Required action -
Could you set down only the lines from the one including "ПОЛЬЗОВАТЕЛЮ" to the end of the records below, inclusive and exact, leaving pictures out?

BEGIN

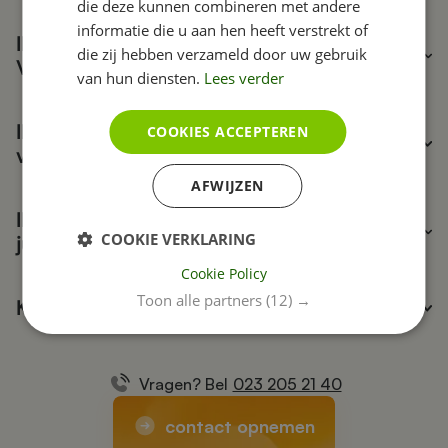
die deze kunnen combineren met andere
informatie die u aan hen heeft verstrekt of
Ik wil graag mooie foto's op mijn website.
die zij hebben verzameld door uw gebruik
Verzorgen jullie deze ook?
van hun diensten.
Lees verder
Ik heb nog geen logo. Kunnen jullie dit
COOKIES ACCEPTEREN
verzorgen?
AFWIJZEN
Ik heb een ontwerp voor een website. Kunnen
COOKIE VERKLARING
jullie deze ook bouwen?
Cookie Policy
Toon alle partners
(12) →
Kan ik mijn website meertalig maken?
Vragen? Bel
023 205 21 40
contact opnemen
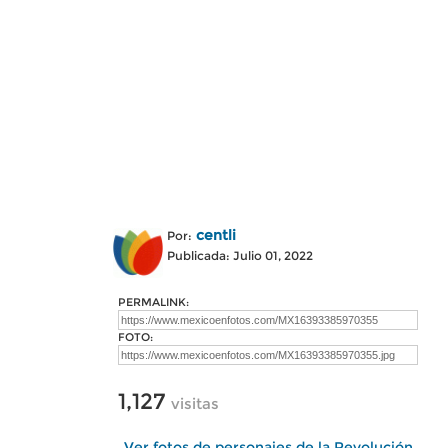
centli
Por:
Publicada: Julio 01, 2022
PERMALINK:
FOTO:
1,127
visitas
Ver fotos de personajes de la Revolución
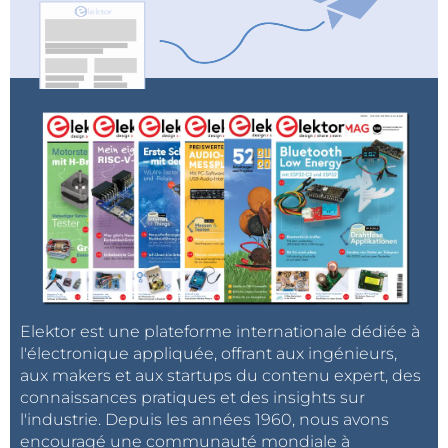
Elektor est une plateforme internationale dédiée à
l'électronique appliquée, offrant aux ingénieurs,
aux makers et aux startups du contenu expert, des
connaissances pratiques et des insights sur
l'industrie. Depuis les années 1960, nous avons
encouragé une communauté mondiale à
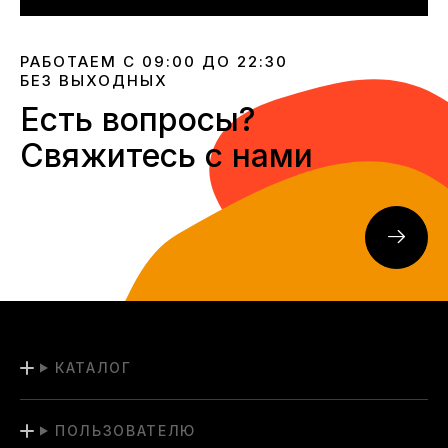
РАБОТАЕМ С 09:00 ДО 22:30
БЕЗ ВЫХОДНЫХ
Есть вопросы?
Свяжитесь с нами
КАТАЛОГ
ПОЛЬЗОВАТЕЛЮ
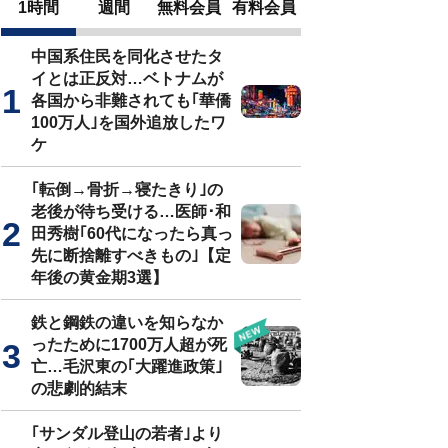
1時間
週間
無料会員
有料会員
中国系住民を同化させたタ
イとは正反対…ベトナムが
各国から非難されても｢華僑
100万人｣を国外追放したワ
ケ
｢転倒→骨折→寝たきり｣の
老後が待ち受ける…医師･和
田秀樹｢60代になったら真っ
先に断捨離すべきもの｣【定
年後の黄金期3選】
鉄と鋼鉄の違いを知らなか
ったために1700万人超が死
亡…毛沢東の｢大躍進政策｣
の悲劇的結末
｢サンダル登山の若者｣より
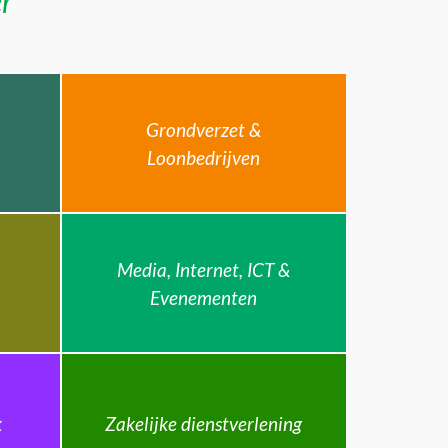
er
Grondverzet &
Loonbedrijven
Media, Internet, ICT &
Evenementen
k
Zakelijke dienstverlening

END

Expected answer -
ПОЛЬЗОВАТЕЛЮ
1時間
週間
無料会員
有料会員
中国系住民を同化させたタ
イとは正反対…ベトナムが
各国から非難されても｢華僑
100万人｣を国外追放したワ
ケ
｢転倒→骨折→寝たきり｣の
老後が待ち受ける…医師･和
田秀樹｢60代になったら真っ
先に断捨離すべきもの｣【定
年後の黄金期3選】
鉄と鋼鉄の違いを知らなか
ったために1700万人超が死
亡…毛沢東の｢大躍進政策｣
の悲劇的結末
｢サンダル登山の若者｣より
er
Grondverzet &
Loonbedrijven
Media, Internet, ICT &
Evenementen
k
Zakelijke dienstverlening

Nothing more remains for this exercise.